Mr. Trimblerigg did not wait for his uncle to speak, he grasped his nettle tight. ‘Will you take the responsibility now, Uncle, of telling me that the Lord has not called me; and that I have not plainly heard His Word?’

Uncle Phineas could not quite do that. All he said was: ‘Nineveh? Nineveh might mean anything.’

‘Yes,’ said Mr. Trimblerigg, ‘it might; but it doesn’t. If the Lord is calling me—and you can’t say that He isn’t—will He not also make me sure what the call means?’

‘We will ask Him again, Jonathan.’

‘We will not,’ said Jonathan. ‘That would be sin, for it would be tempting Him, trying to make Him think that we have not heard Him already—in our hearts.’

‘Spoken like a True Believer,’ said Uncle Phineas, convinced at last. ‘Jonathan, you shall go.’

Very earnestly that night did Mr. Trimblerigg return thanks that I had opened the eyes of his Uncle Phineas and made him see light. And all the while that he prayed, how helpless he made me feel! Lost in the delight of the end, he forgot the means: and never once did it occur to him that he was really giving thanks to himself.

CHAPTER FIVE
The Moving Spirit

SO Mr. Trimblerigg went to college to learn tribal divinity as falsely taught by the Free Evangelicals; and his Uncle Phineas paid for it.

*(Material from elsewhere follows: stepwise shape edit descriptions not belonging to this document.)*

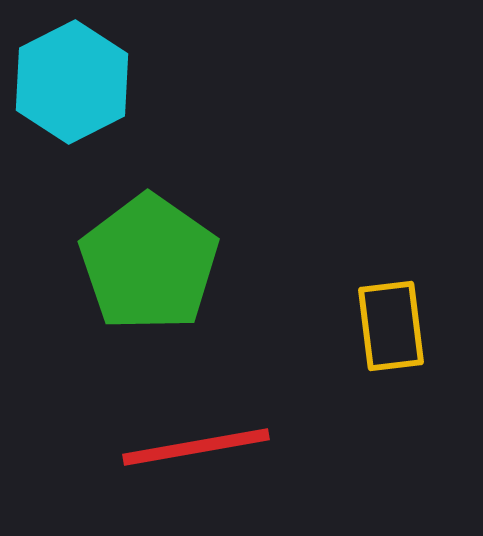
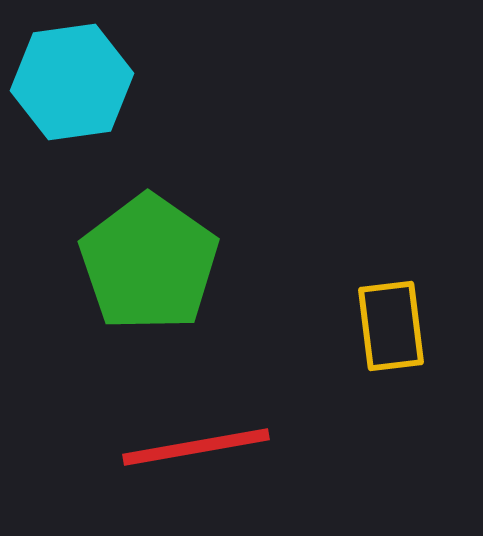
cyan hexagon: rotated 19 degrees clockwise
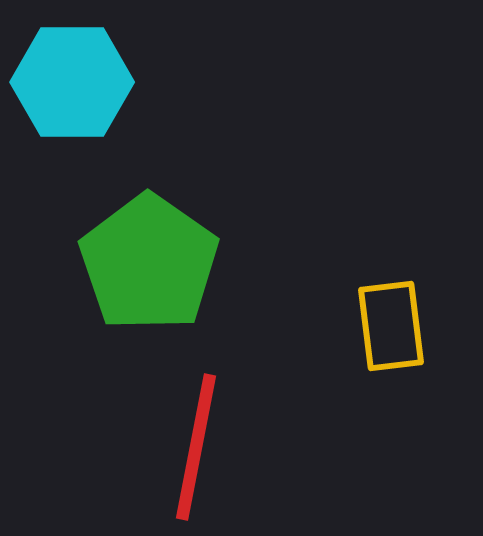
cyan hexagon: rotated 8 degrees clockwise
red line: rotated 69 degrees counterclockwise
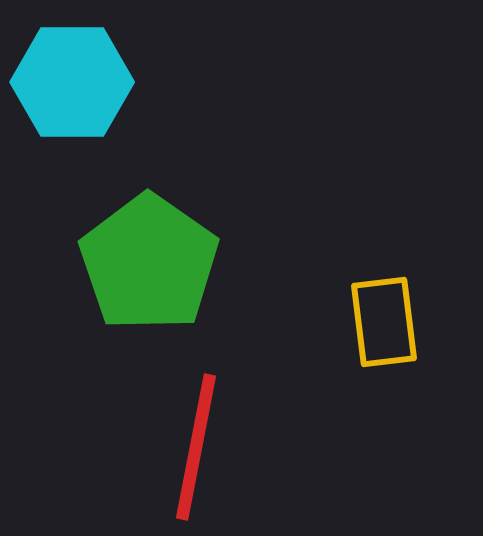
yellow rectangle: moved 7 px left, 4 px up
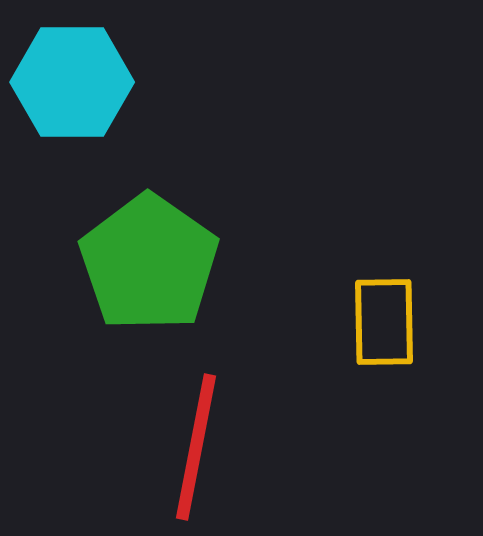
yellow rectangle: rotated 6 degrees clockwise
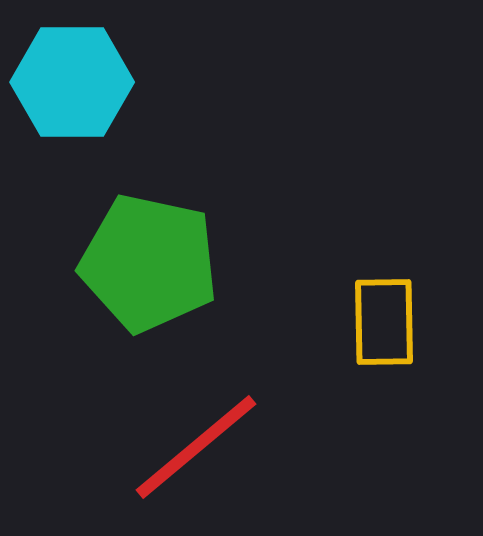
green pentagon: rotated 23 degrees counterclockwise
red line: rotated 39 degrees clockwise
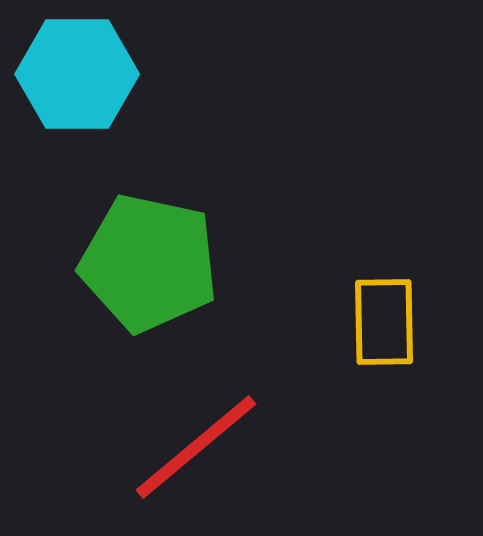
cyan hexagon: moved 5 px right, 8 px up
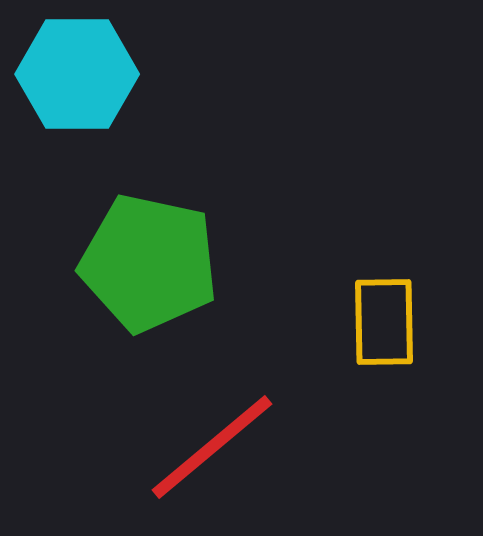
red line: moved 16 px right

He went there as a True Believer; and his fellow-students viewed with wonder so coming-on a disposition confined to so strait and narrow an interpretation of things spiritual. For at that time a great wave of Liberalism had entered the larger bodies of the Free Church Movement, and the Free Evangelicals led the way. They had even gone so far as to admit women students to their University and to its theological studies, though not of course to the ministry; and because of this and similar tendencies, the wider and easier interpretation of Scripture concerned them greatly.